The Art of Possibility: Transforming Professional and Personal Life
by Rosamund Stone Zander and Benjamin Zander
This book will speak to the soul of every creative freelancer. The husband and wife team, one a psychologist and the other a philharmonic conductor, share moving and hopeful stories and simple mindsets for facing difficulties and finding possibility in them. I’ve read this book multiple times and it still makes me laugh, cry, and think deeply about relationships at work and home. Everyone I’ve given it to has read it, then gone out and purchased copies to give as gifts.
Difficult Conversations: How to Discuss What Matters Most
by Doug Stone, Bruce Patton and Sheila Heen
These authors have taken a big subject–difficult conversations at home and work–and distilled it down to a digestible set of approaches for preparing and having the important conversations that are a source of stress in our lives. After their first encounter with the book’s wisdom, most people tell me there are more gems in it than they can digest in one read, so it’s perfect as an occasional reference after you’ve finished reading. I recommend it as joint reading for a long car ride with your partner.
Taming Your Gremlin: A Surprisingly Simple Method for Getting Out of Your Own Way
by Rick Carson
Now considered a self-help classic, this book takes you on a journey through a different kind of conflict: your inner conflict with yourself. Filled with wonderful line drawings to supplement the text, it’s an unforgettable and fun little manual for, as the cover says, “banishing the nemesis within.”
Getting Past No: Negotiating Your Way from Confrontation to Cooperation
by William Ury
Though this book’s sister and predecessor, Getting to Yes, is more famous, I think this is the better of the two because it’s specifically written to help you negotiate with tough clients you find stubborn, irritating, and adversarial. Ury’s a master at distilling complex theory and practice into bite-size methods that anyone can master and this book’s worth a periodic re-read.

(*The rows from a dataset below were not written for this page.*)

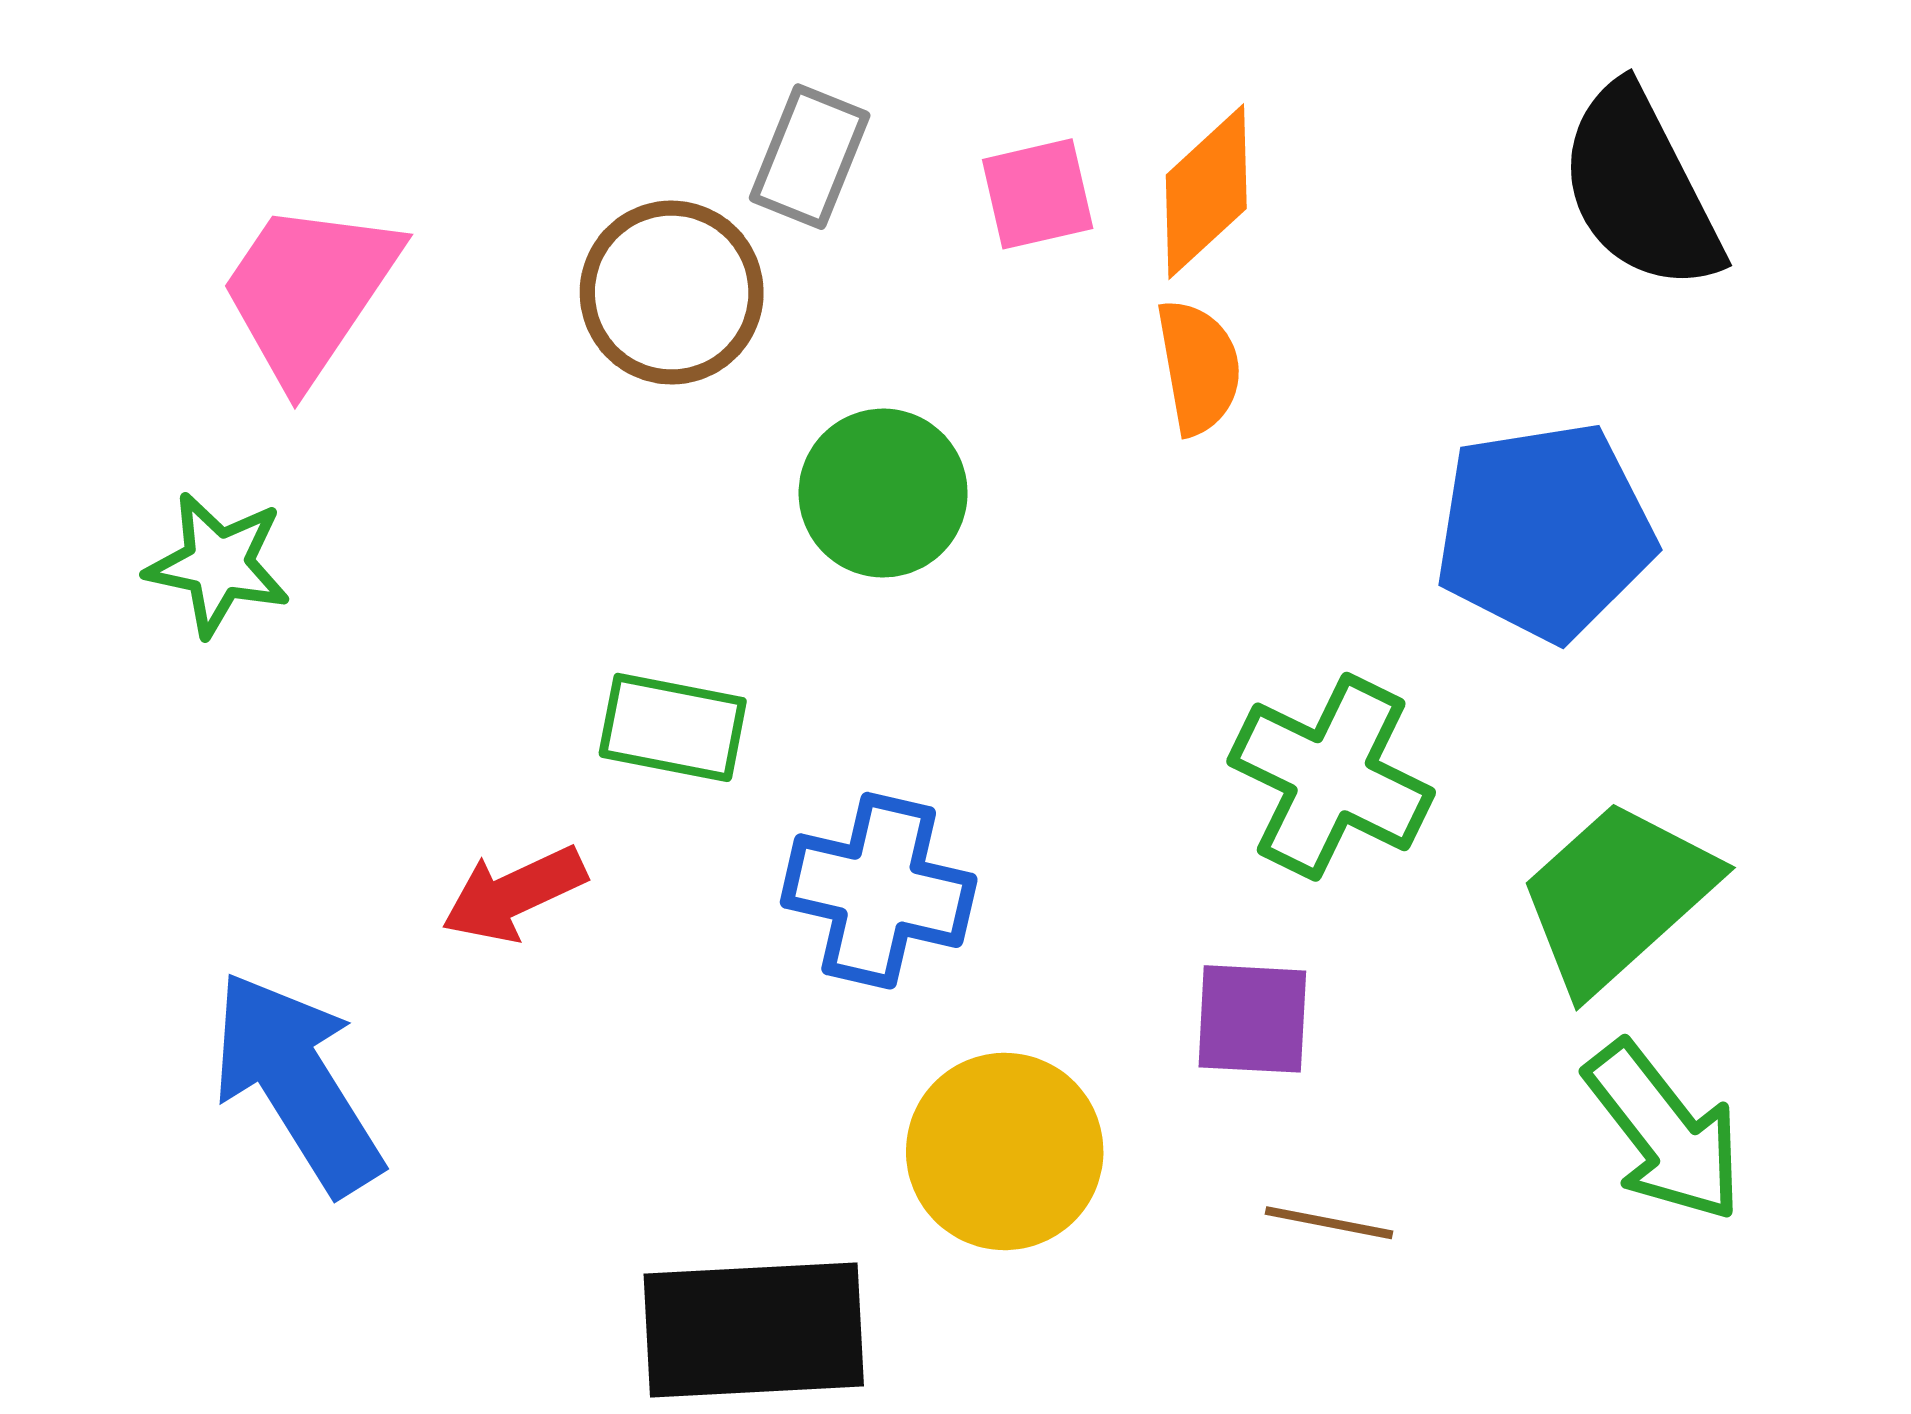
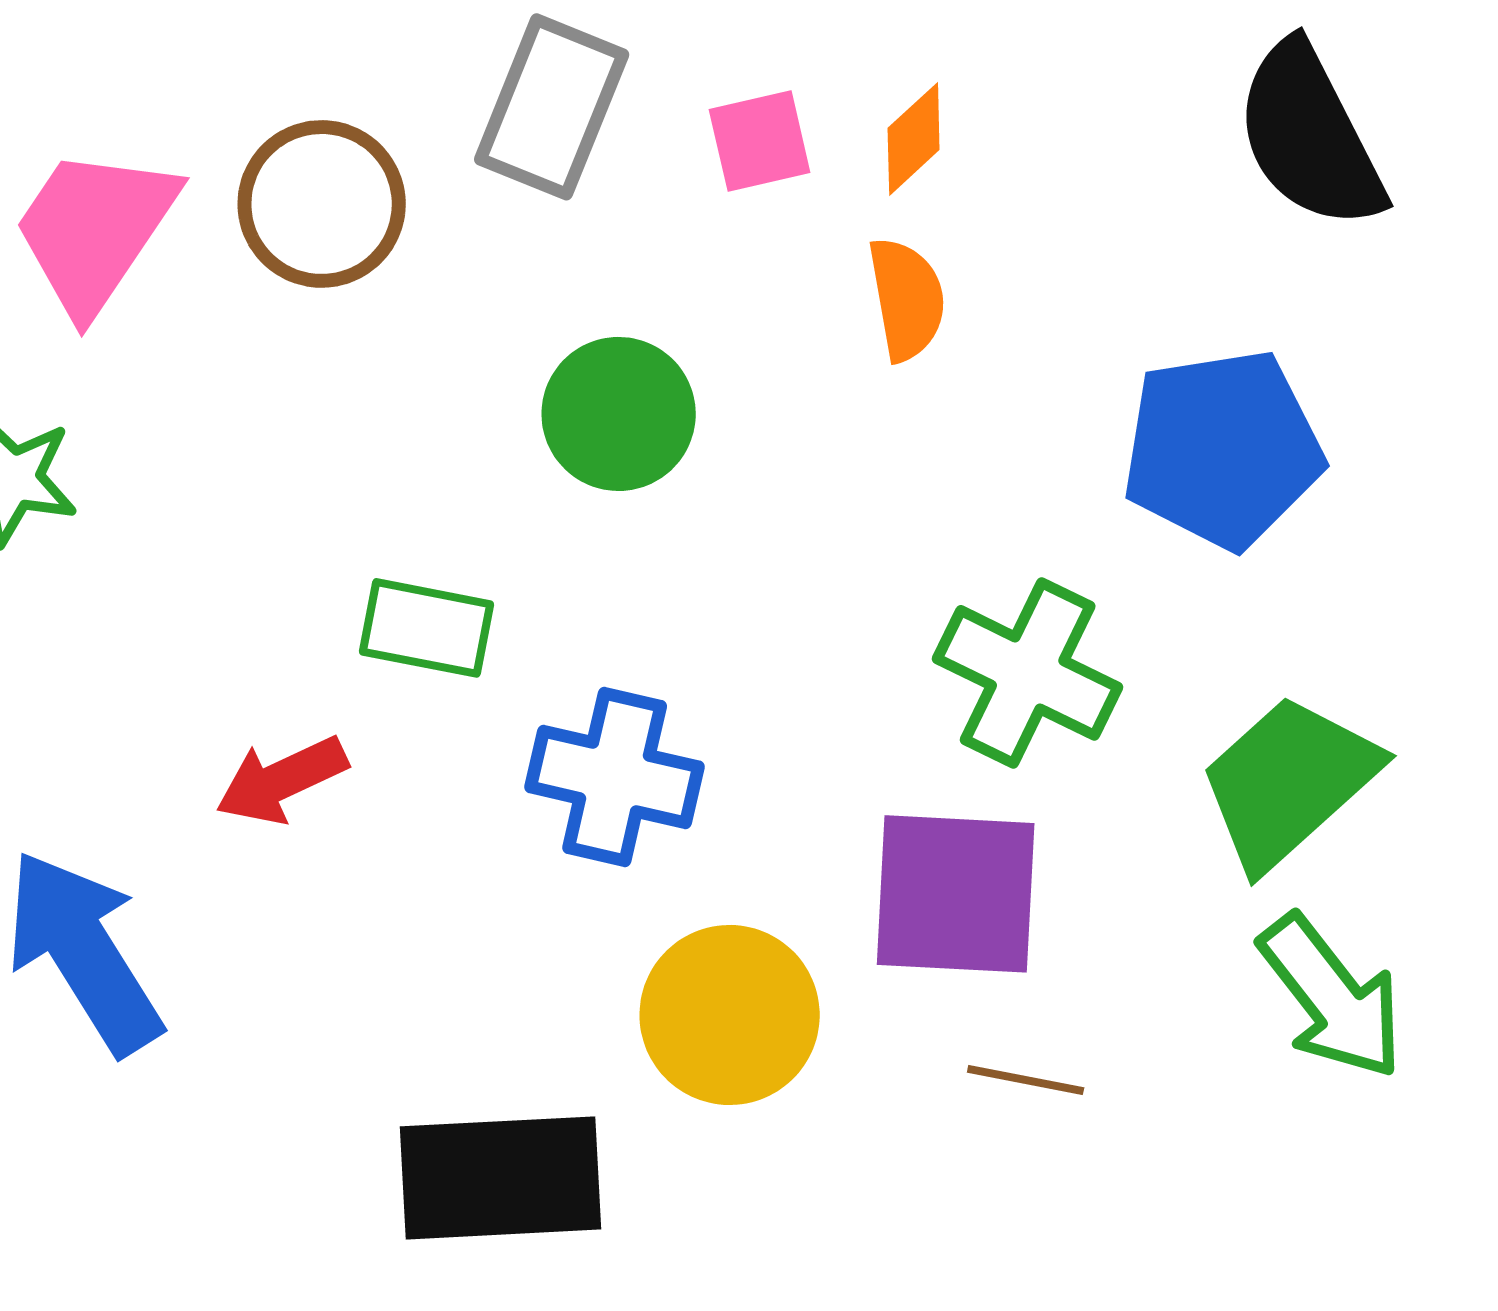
gray rectangle: (810, 157) -> (552, 107), size x1.4
orange diamond: (1206, 192) -> (914, 139), size x0.7
brown circle: (672, 293) -> (322, 204), moved
purple square: (1252, 1019) -> (956, 894), size x1.6

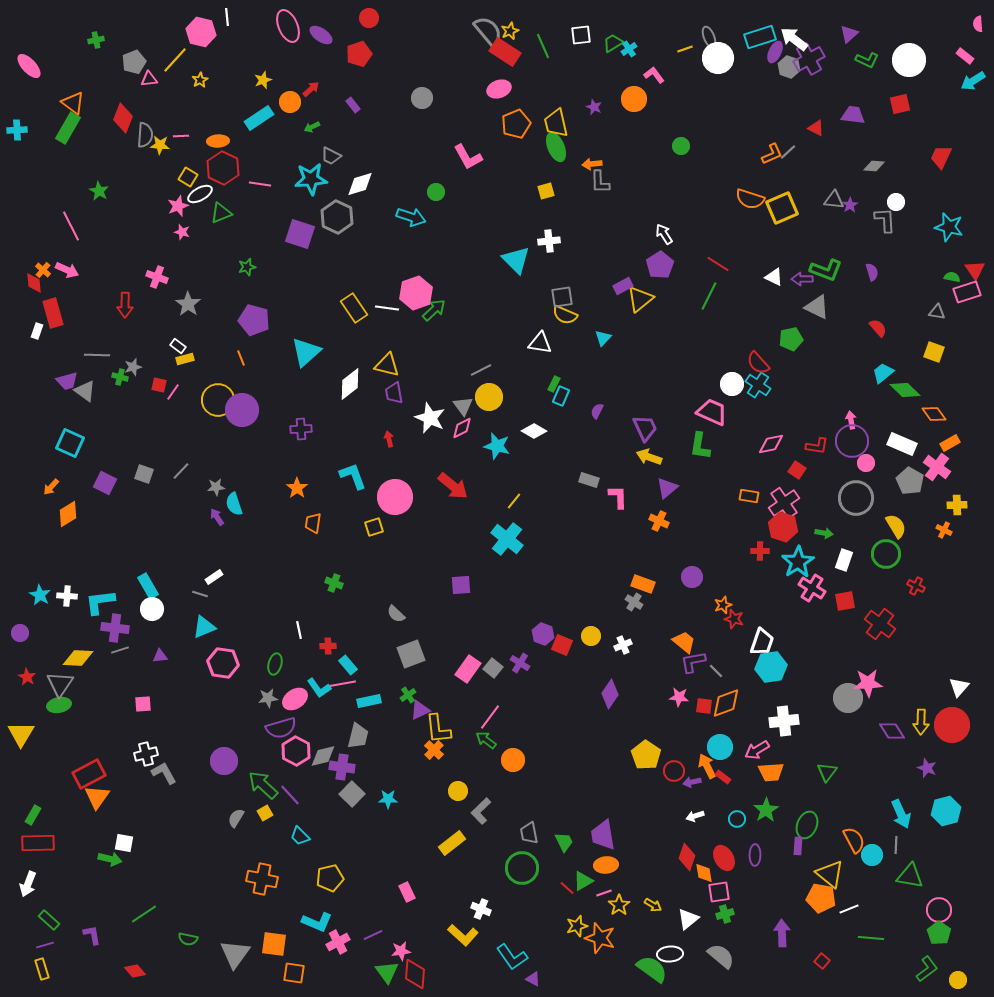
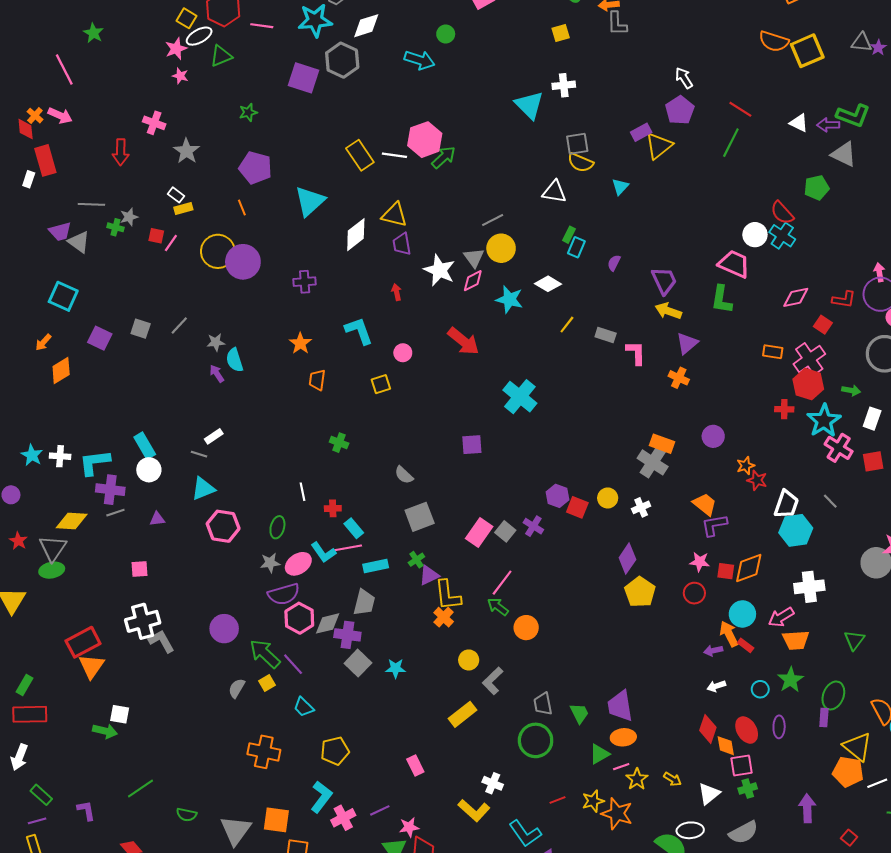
pink circle: (395, 497) -> (403, 353), size x0.5
yellow line: (514, 501) -> (567, 325), moved
gray cross: (634, 602) -> (653, 462), size x1.6
gray line: (716, 671) -> (830, 501), moved
white cross: (146, 754) -> (143, 621), size x1.4
yellow pentagon: (646, 755) -> (640, 592), moved
red circle: (674, 771) -> (694, 593), moved
red line: (567, 888) -> (557, 800), moved, turned -63
cyan L-shape: (317, 922) -> (321, 797), turned -76
gray semicircle: (721, 956) -> (743, 832), turned 112

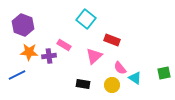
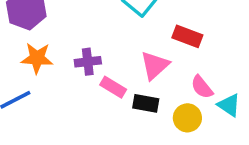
pink rectangle: (64, 45) -> (113, 87), moved
purple cross: (49, 56) -> (88, 62), moved
black rectangle: (83, 84) -> (146, 103), moved

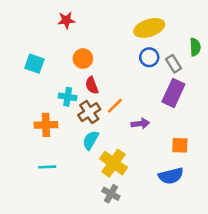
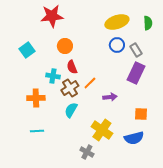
red star: (66, 20) -> (52, 16), size x1.6
green semicircle: (195, 47) -> (148, 23), moved
cyan square: (34, 64) -> (27, 50), turned 35
yellow cross: (114, 163) -> (102, 130), moved

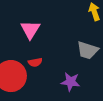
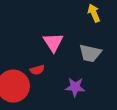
pink triangle: (30, 30) -> (53, 42), moved

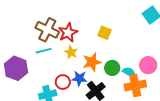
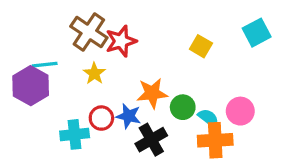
yellow square: (104, 33) -> (201, 46), moved
cyan line: (44, 51) -> (45, 65), moved
yellow star: (71, 52) -> (94, 73), moved

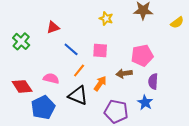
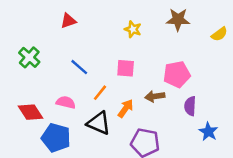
red triangle: (53, 27) -> (68, 21), moved
blue line: (71, 49) -> (79, 67), moved
blue star: (145, 102) -> (208, 132), moved
blue pentagon: (43, 107) -> (56, 138), turned -30

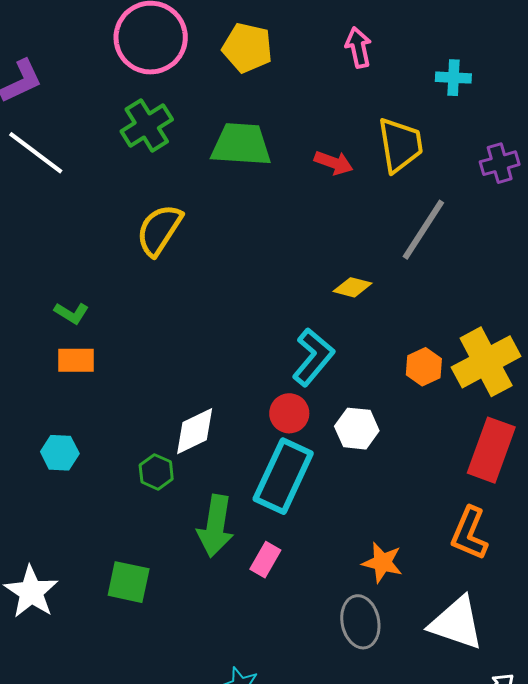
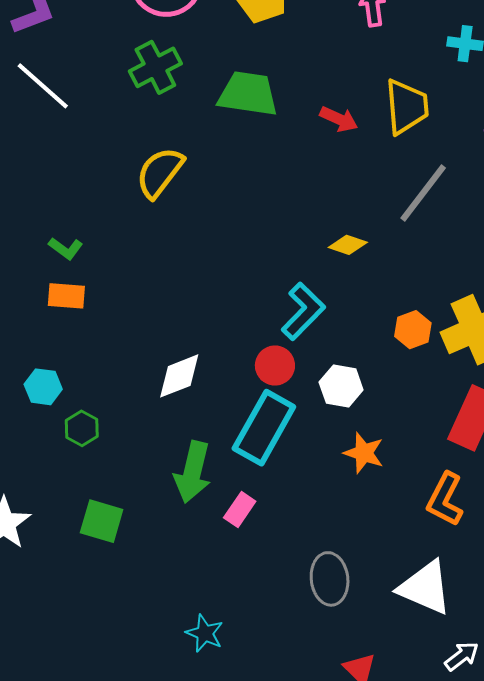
green hexagon: (156, 472) -> (82, 428), moved
orange star: (382, 562) -> (364, 453), moved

People Skills: How to Assert Yourself, Listen to Others, and Resolve Conflicts
by Robert Bolton
This book’s been through countless editions and re-issues because it’s a perennial favorite of folks all over the world. This communication handbook has a practical orientation that makes it immediately useable and his methods are tried and true. I’ve been told by many that his section on assertiveness is one of the best folks have ever read.
Do you have a favorite book on difficult conversations, negotiation or conflict resolution? Drop me a note and let me know all about it.
Keep the channels open,
Tammy
Dr. Tammy Lenski | Mediator, Executive Coach, Business Development Consultant
I Can’t Say That! | Lenski Strategic | BoDo Author | Creative Conversations
Do you have a client conflict or difficult situation question you’d like Tammy to address in a future post? Just drop her a line.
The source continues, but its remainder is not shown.